Esto siempre le llevaba a preguntarse lo mismo: '¿realmente sirve de algo todo lo que yo estoy haciendo, si cuando salgan de aquí van a encontrarse con una sociedad extremadamente clasicista, que nunca los va a tratar como a un igual?' Quería creer que sí, de lo contrario, nunca hubiera podido soportar 50 años encerrado entre cuatro asfixiantes paredes de hormigón.

En estas se encontraba cuando la megafonía interrumpió sus pensamientos, avisando de que el tren que hacía tiempo que esperaba llegaría en breves a la estación. Víctor giró la cabeza, entregó los libros que los presos le habían regalado a un crío que estaba sentado cerca de él, con la vista perdida, y se acercó al andén.

La luz del tren iluminó el túnel, oscuro, frío, que aquella tarde derramó las lágrimas de toda una cárcel entera, cuando Víctor saltó al vacío, pues hacía mucho que la luz de su vida se había apagado.

Víctor despertó, de golpe, en una habitación blanca, de un blanco de esos que duele a la vista; como cuando miras directamente a la luz después de haber estado mucho tiempo bajo la penumbra. No había allí nada más que una cama y un pequeño espejo.

Se levantó, sin esfuerzo alguno; sus movimientos eran ágiles, ligeros, precisos. En su interior algo desconocido le impulsaba a saltar de la cama y salir de allí a comerse el mundo, como hacía años que no se sentía. Sin embargo, en cuanto vio el espejo sintió el deseo de ir a contemplar su reflejo.

Lo hizo y frente a él se encontró a un joven apuesto, de tez morena y ojos claros y sinceros; un vago recuerdo de lo que en un pasado había sido, antes de que todo ocurriera. Una idea que cruzó su mente un instante le llevó a mirarse la muñeca derecha y allí lo vio: el tatuaje de un nudo argelino que los uniría más allá de la vida, más allá de la muerte.

Sonrió, feliz, a sabiendas que por fin iban a poder estar juntos.
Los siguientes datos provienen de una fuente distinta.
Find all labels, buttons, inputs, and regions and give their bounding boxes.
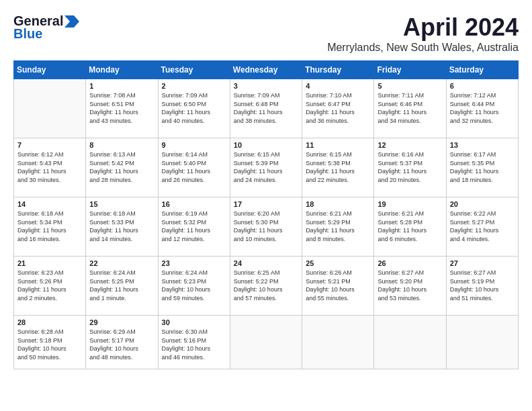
day-number: 9	[162, 141, 226, 149]
calendar-cell: 7Sunrise: 6:12 AM Sunset: 5:43 PM Daylig…	[14, 138, 86, 197]
day-info: Sunrise: 6:24 AM Sunset: 5:23 PM Dayligh…	[162, 269, 226, 302]
calendar-cell: 30Sunrise: 6:30 AM Sunset: 5:16 PM Dayli…	[158, 316, 230, 369]
calendar-cell: 17Sunrise: 6:20 AM Sunset: 5:30 PM Dayli…	[230, 197, 302, 257]
calendar-cell: 29Sunrise: 6:29 AM Sunset: 5:17 PM Dayli…	[86, 316, 158, 369]
calendar-cell: 19Sunrise: 6:21 AM Sunset: 5:28 PM Dayli…	[374, 197, 446, 257]
logo-blue-text: Blue	[13, 26, 42, 42]
day-number: 17	[234, 200, 298, 208]
day-number: 26	[378, 259, 442, 267]
calendar-cell: 27Sunrise: 6:27 AM Sunset: 5:19 PM Dayli…	[446, 257, 518, 316]
day-number: 28	[17, 318, 82, 326]
day-number: 15	[89, 200, 154, 208]
calendar-cell: 4Sunrise: 7:10 AM Sunset: 6:47 PM Daylig…	[302, 79, 374, 138]
day-info: Sunrise: 6:21 AM Sunset: 5:28 PM Dayligh…	[378, 210, 442, 243]
day-info: Sunrise: 6:24 AM Sunset: 5:25 PM Dayligh…	[89, 269, 154, 302]
day-number: 30	[162, 318, 226, 326]
calendar-cell: 5Sunrise: 7:11 AM Sunset: 6:46 PM Daylig…	[374, 79, 446, 138]
calendar-cell: 16Sunrise: 6:19 AM Sunset: 5:32 PM Dayli…	[158, 197, 230, 257]
day-info: Sunrise: 7:09 AM Sunset: 6:50 PM Dayligh…	[162, 91, 226, 125]
calendar-cell: 22Sunrise: 6:24 AM Sunset: 5:25 PM Dayli…	[86, 257, 158, 316]
day-info: Sunrise: 7:11 AM Sunset: 6:46 PM Dayligh…	[378, 91, 442, 125]
day-number: 19	[378, 200, 442, 208]
day-info: Sunrise: 6:18 AM Sunset: 5:33 PM Dayligh…	[89, 210, 154, 243]
weekday-header-sunday: Sunday	[14, 61, 86, 79]
month-year-title: April 2024	[327, 13, 519, 42]
calendar-cell: 10Sunrise: 6:15 AM Sunset: 5:39 PM Dayli…	[230, 138, 302, 197]
day-number: 13	[450, 141, 515, 149]
day-info: Sunrise: 7:09 AM Sunset: 6:48 PM Dayligh…	[234, 91, 298, 125]
day-info: Sunrise: 6:15 AM Sunset: 5:38 PM Dayligh…	[306, 150, 370, 184]
calendar-cell: 20Sunrise: 6:22 AM Sunset: 5:27 PM Dayli…	[446, 197, 518, 257]
day-info: Sunrise: 7:12 AM Sunset: 6:44 PM Dayligh…	[450, 91, 515, 125]
calendar-cell	[14, 79, 86, 138]
day-info: Sunrise: 6:13 AM Sunset: 5:42 PM Dayligh…	[89, 150, 154, 184]
day-number: 22	[89, 259, 154, 267]
calendar-cell: 8Sunrise: 6:13 AM Sunset: 5:42 PM Daylig…	[86, 138, 158, 197]
day-number: 11	[306, 141, 370, 149]
calendar-cell: 18Sunrise: 6:21 AM Sunset: 5:29 PM Dayli…	[302, 197, 374, 257]
location-subtitle: Merrylands, New South Wales, Australia	[327, 42, 519, 54]
day-number: 20	[450, 200, 515, 208]
day-number: 1	[89, 82, 154, 90]
weekday-header-saturday: Saturday	[446, 61, 518, 79]
calendar-cell: 25Sunrise: 6:26 AM Sunset: 5:21 PM Dayli…	[302, 257, 374, 316]
day-info: Sunrise: 6:20 AM Sunset: 5:30 PM Dayligh…	[234, 210, 298, 243]
calendar-cell: 11Sunrise: 6:15 AM Sunset: 5:38 PM Dayli…	[302, 138, 374, 197]
day-info: Sunrise: 7:10 AM Sunset: 6:47 PM Dayligh…	[306, 91, 370, 125]
day-info: Sunrise: 6:30 AM Sunset: 5:16 PM Dayligh…	[162, 328, 226, 361]
day-info: Sunrise: 6:15 AM Sunset: 5:39 PM Dayligh…	[234, 150, 298, 184]
calendar-cell: 26Sunrise: 6:27 AM Sunset: 5:20 PM Dayli…	[374, 257, 446, 316]
day-number: 25	[306, 259, 370, 267]
day-info: Sunrise: 6:25 AM Sunset: 5:22 PM Dayligh…	[234, 269, 298, 302]
calendar-cell	[230, 316, 302, 369]
day-info: Sunrise: 6:19 AM Sunset: 5:32 PM Dayligh…	[162, 210, 226, 243]
calendar-cell: 2Sunrise: 7:09 AM Sunset: 6:50 PM Daylig…	[158, 79, 230, 138]
day-info: Sunrise: 6:18 AM Sunset: 5:34 PM Dayligh…	[17, 210, 82, 243]
day-info: Sunrise: 6:16 AM Sunset: 5:37 PM Dayligh…	[378, 150, 442, 184]
day-number: 12	[378, 141, 442, 149]
day-number: 16	[162, 200, 226, 208]
title-block: April 2024 Merrylands, New South Wales, …	[327, 13, 519, 54]
day-info: Sunrise: 6:27 AM Sunset: 5:20 PM Dayligh…	[378, 269, 442, 302]
day-number: 4	[306, 82, 370, 90]
svg-marker-0	[64, 15, 79, 28]
calendar-cell: 24Sunrise: 6:25 AM Sunset: 5:22 PM Dayli…	[230, 257, 302, 316]
day-info: Sunrise: 6:28 AM Sunset: 5:18 PM Dayligh…	[17, 328, 82, 361]
day-number: 2	[162, 82, 226, 90]
day-info: Sunrise: 6:17 AM Sunset: 5:35 PM Dayligh…	[450, 150, 515, 184]
day-number: 24	[234, 259, 298, 267]
weekday-header-monday: Monday	[86, 61, 158, 79]
day-info: Sunrise: 6:26 AM Sunset: 5:21 PM Dayligh…	[306, 269, 370, 302]
calendar-cell: 14Sunrise: 6:18 AM Sunset: 5:34 PM Dayli…	[14, 197, 86, 257]
day-number: 6	[450, 82, 515, 90]
calendar-cell: 3Sunrise: 7:09 AM Sunset: 6:48 PM Daylig…	[230, 79, 302, 138]
page-header: General Blue April 2024 Merrylands, New …	[13, 13, 519, 54]
day-info: Sunrise: 6:23 AM Sunset: 5:26 PM Dayligh…	[17, 269, 82, 302]
calendar-cell: 21Sunrise: 6:23 AM Sunset: 5:26 PM Dayli…	[14, 257, 86, 316]
day-number: 23	[162, 259, 226, 267]
calendar-cell: 12Sunrise: 6:16 AM Sunset: 5:37 PM Dayli…	[374, 138, 446, 197]
day-info: Sunrise: 6:12 AM Sunset: 5:43 PM Dayligh…	[17, 150, 82, 184]
day-number: 29	[89, 318, 154, 326]
calendar-cell: 9Sunrise: 6:14 AM Sunset: 5:40 PM Daylig…	[158, 138, 230, 197]
day-number: 7	[17, 141, 82, 149]
logo: General Blue	[13, 13, 79, 42]
logo-icon	[64, 15, 79, 28]
calendar-cell	[374, 316, 446, 369]
calendar-cell: 1Sunrise: 7:08 AM Sunset: 6:51 PM Daylig…	[86, 79, 158, 138]
day-info: Sunrise: 7:08 AM Sunset: 6:51 PM Dayligh…	[89, 91, 154, 125]
day-number: 21	[17, 259, 82, 267]
day-number: 5	[378, 82, 442, 90]
weekday-header-friday: Friday	[374, 61, 446, 79]
calendar-cell: 6Sunrise: 7:12 AM Sunset: 6:44 PM Daylig…	[446, 79, 518, 138]
calendar-cell	[302, 316, 374, 369]
calendar-cell: 15Sunrise: 6:18 AM Sunset: 5:33 PM Dayli…	[86, 197, 158, 257]
calendar-cell: 28Sunrise: 6:28 AM Sunset: 5:18 PM Dayli…	[14, 316, 86, 369]
weekday-header-tuesday: Tuesday	[158, 61, 230, 79]
calendar-cell: 23Sunrise: 6:24 AM Sunset: 5:23 PM Dayli…	[158, 257, 230, 316]
day-info: Sunrise: 6:21 AM Sunset: 5:29 PM Dayligh…	[306, 210, 370, 243]
calendar-table: SundayMondayTuesdayWednesdayThursdayFrid…	[13, 60, 519, 369]
day-info: Sunrise: 6:29 AM Sunset: 5:17 PM Dayligh…	[89, 328, 154, 361]
day-number: 18	[306, 200, 370, 208]
day-number: 8	[89, 141, 154, 149]
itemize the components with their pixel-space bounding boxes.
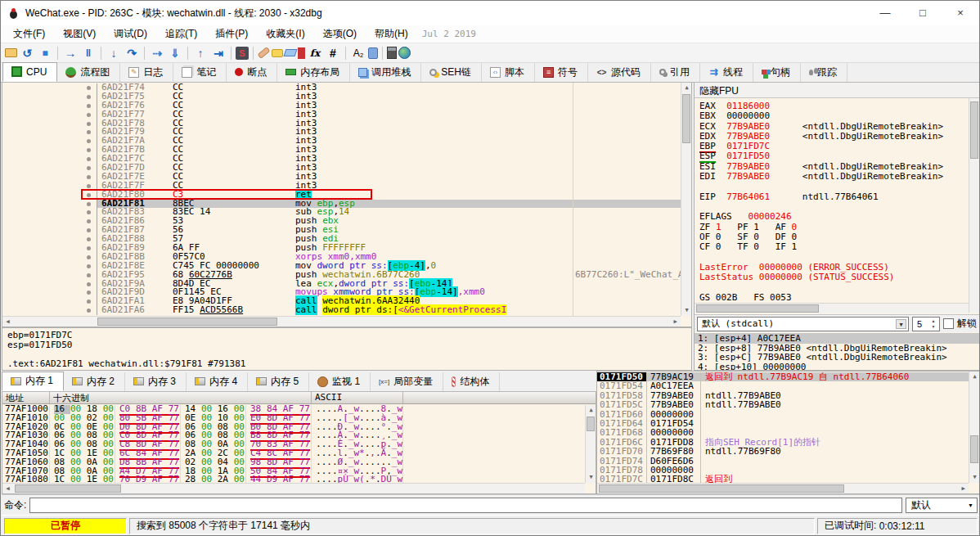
tab-断点[interactable]: 断点: [227, 63, 277, 82]
step-out-icon[interactable]: [192, 46, 209, 61]
argument-list[interactable]: 1: [esp+4] A0C17EEA2: [esp+8] 77B9ABE0 <…: [695, 333, 979, 370]
open-file-icon[interactable]: [5, 48, 17, 57]
bottom-tab-内存-2[interactable]: 内存 2: [64, 372, 125, 391]
tab-跟踪[interactable]: 跟踪: [801, 63, 847, 82]
menu-item-d[interactable]: 调试(D): [105, 26, 156, 41]
internet-icon[interactable]: [398, 47, 411, 59]
breakpoint-dot[interactable]: [83, 288, 97, 297]
stack-row[interactable]: 0171FD7077B69F80ntdll.77B69F80: [597, 447, 969, 456]
disassembly-pane[interactable]: 6AD21F74CCint36AD21F75CCint36AD21F76CCin…: [2, 83, 692, 327]
bottom-tab-内存-4[interactable]: 内存 4: [187, 372, 248, 391]
memory-dump-pane[interactable]: 地址 十六进制 ASCII 77AF100016 00 18 00C0 8B A…: [2, 392, 596, 494]
disasm-horizontal-scrollbar[interactable]: ◀▶: [2, 316, 681, 327]
run-to-user-icon[interactable]: [210, 46, 227, 61]
breakpoint-dot[interactable]: [83, 146, 97, 155]
disasm-row[interactable]: 6AD21FA6FF15 ACD5566Bcall dword ptr ds:[…: [2, 306, 681, 315]
command-profile-select[interactable]: 默认 ▼: [906, 498, 978, 513]
breakpoint-dot[interactable]: [83, 182, 97, 191]
tab-内存布局[interactable]: 内存布局: [277, 63, 350, 82]
menu-item-v[interactable]: 视图(V): [54, 26, 105, 41]
argument-depth-spinner[interactable]: 5 ▲▼: [912, 317, 940, 331]
tab-调用堆栈[interactable]: 调用堆栈: [350, 63, 421, 82]
register-list[interactable]: EAX 01186000EBX 00000000ECX 77B9ABE0 <nt…: [699, 101, 969, 303]
trace-into-icon[interactable]: [167, 46, 183, 61]
bottom-tab-内存-1[interactable]: 内存 1: [2, 372, 64, 391]
breakpoint-dot[interactable]: [83, 110, 97, 119]
scylla-icon[interactable]: [236, 47, 249, 60]
bookmark-icon[interactable]: [298, 47, 305, 59]
calculator-icon[interactable]: [387, 47, 397, 59]
stack-pane[interactable]: 0171FD5077B9AC19返回到 ntdll.77B9AC19 自 ntd…: [596, 371, 980, 494]
tab-seh链[interactable]: SEH链: [421, 63, 482, 82]
breakpoint-dot[interactable]: [83, 235, 97, 244]
label-icon[interactable]: [284, 49, 298, 56]
memory-horizontal-scrollbar[interactable]: ◀: [2, 483, 585, 493]
breakpoint-dot[interactable]: [83, 217, 97, 226]
close-button[interactable]: ×: [942, 1, 979, 25]
menu-item-f[interactable]: 文件(F): [4, 26, 54, 41]
stack-row[interactable]: 0171FD5C77B9ABE0ntdll.77B9ABE0: [597, 400, 969, 409]
breakpoint-dot[interactable]: [83, 200, 97, 209]
tab-源代码[interactable]: 源代码: [588, 63, 651, 82]
breakpoint-dot[interactable]: [83, 155, 97, 164]
breakpoint-dot[interactable]: [83, 92, 97, 101]
hide-fpu-button[interactable]: 隐藏FPU: [695, 83, 979, 98]
breakpoint-dot[interactable]: [83, 164, 97, 173]
tab-笔记[interactable]: 笔记: [173, 63, 227, 82]
stop-icon[interactable]: [37, 46, 53, 61]
breakpoint-dot[interactable]: [83, 226, 97, 235]
breakpoint-dot[interactable]: [83, 191, 97, 200]
menu-item-t[interactable]: 追踪(T): [156, 26, 206, 41]
bottom-tab-内存-5[interactable]: 内存 5: [248, 372, 309, 391]
breakpoint-dot[interactable]: [83, 253, 97, 262]
breakpoint-dot[interactable]: [83, 119, 97, 128]
pause-icon[interactable]: [80, 46, 97, 61]
breakpoint-dot[interactable]: [83, 297, 97, 306]
hash-icon[interactable]: [325, 46, 341, 61]
breakpoint-dot[interactable]: [83, 83, 97, 92]
bottom-tab-局部变量[interactable]: 局部变量: [371, 372, 443, 391]
calling-convention-select[interactable]: 默认 (stdcall) ▼: [697, 317, 909, 331]
comment-icon[interactable]: [272, 49, 283, 57]
restart-icon[interactable]: [19, 46, 35, 61]
breakpoint-dot[interactable]: [83, 280, 97, 289]
stack-horizontal-scrollbar[interactable]: ▶: [597, 483, 969, 493]
breakpoint-dot[interactable]: [83, 128, 97, 137]
tab-cpu[interactable]: CPU: [2, 62, 57, 82]
memory-row[interactable]: 77AF10801C 00 1E 0070 D9 AF 7728 00 2A 0…: [2, 475, 585, 483]
menu-item-i[interactable]: 收藏夹(I): [257, 26, 313, 41]
registers-horizontal-scrollbar[interactable]: [695, 303, 969, 313]
breakpoint-dot[interactable]: [83, 271, 97, 280]
tab-线程[interactable]: 线程: [700, 63, 753, 82]
memory-vertical-scrollbar[interactable]: ▲▼: [585, 405, 596, 483]
breakpoint-dot[interactable]: [83, 101, 97, 110]
patch-icon[interactable]: [258, 47, 271, 59]
register-line[interactable]: GS 002B FS 0053: [699, 293, 969, 303]
bottom-tab-内存-3[interactable]: 内存 3: [125, 372, 187, 391]
function-icon[interactable]: [307, 46, 323, 61]
bottom-tab-结构体[interactable]: 结构体: [443, 372, 500, 391]
menu-item-o[interactable]: 选项(O): [314, 26, 366, 41]
breakpoint-dot[interactable]: [83, 137, 97, 146]
breakpoint-dot[interactable]: [83, 262, 97, 271]
argument-row[interactable]: 3: [esp+C] 77B9ABE0 <ntdll.DbgUiRemoteBr…: [695, 353, 979, 363]
tab-日志[interactable]: 日志: [120, 63, 173, 82]
stack-row[interactable]: 0171FD7C0171FD8C返回到: [597, 475, 969, 483]
register-line[interactable]: CF 0 TF 0 IF 1: [699, 242, 969, 252]
breakpoint-dot[interactable]: [83, 306, 97, 315]
stack-vertical-scrollbar[interactable]: ▲▼: [969, 372, 979, 483]
step-into-icon[interactable]: [106, 46, 122, 61]
register-line[interactable]: EDI 77B9ABE0 <ntdll.DbgUiRemoteBreakin>: [699, 172, 969, 182]
tab-句柄[interactable]: 句柄: [753, 63, 801, 82]
registers-vertical-scrollbar[interactable]: [969, 98, 979, 313]
breakpoint-dot[interactable]: [83, 244, 97, 253]
argument-row[interactable]: 1: [esp+4] A0C17EEA: [695, 334, 979, 344]
modules-icon[interactable]: [368, 47, 378, 59]
register-line[interactable]: LastStatus 00000000 (STATUS_SUCCESS): [699, 273, 969, 282]
unlock-checkbox[interactable]: [943, 318, 954, 329]
tab-符号[interactable]: 符号: [535, 63, 588, 82]
breakpoint-dot[interactable]: [83, 208, 97, 217]
disasm-vertical-scrollbar[interactable]: ▲▼: [681, 83, 691, 316]
breakpoint-dot[interactable]: [83, 173, 97, 182]
tab-引用[interactable]: 引用: [651, 63, 700, 82]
Como si el simple hecho de pensarlo fuera sido suficiente, detrás de su reflejo se dibujó el de una joven morena, de piel nívea y ojos oscuros, que sonreía tímida; como la primera vez que sus miradas se cruzaron, por casualidad, en una sala abarrotada de gente.

-Has vuelto... -Pronunció con una voz dulce, cargada de temor, como si no creyera lo que estaba viendo.

-Tu recuerdo... era lo único que me mantenía con vida, Maya. -Sus ojos se habían llenado de lágrimas y su voz temblaba con cada una de las palabras que salía de su boca. Maya se acercó a él y le besó, tranquilizándolo, recordándole que ahora, por fin, iban a estar juntos.

Víctor la cogió de la muñeca y observó el tatuaje; el mismo que el suyo, el nudo argelino con el que había soñado tantas noches desde su entrada en prisión, la promesa de un amor eterno más allá de aquellos cuatro muros, de la prisión en la que se había convertido su existencia, su propia vida.

Sonrió, realmente feliz por primera vez en mucho tiempo, consciente del sacrificio que había hecho para recuperar aquello que nunca quiso perder. Había tenido que renunciar a su vida para poderla recuperar una vez su aliento se apagara.

Sonrió, nuevamente, y dijo el "te quiero" que nunca pudo decir aquella trágica noche.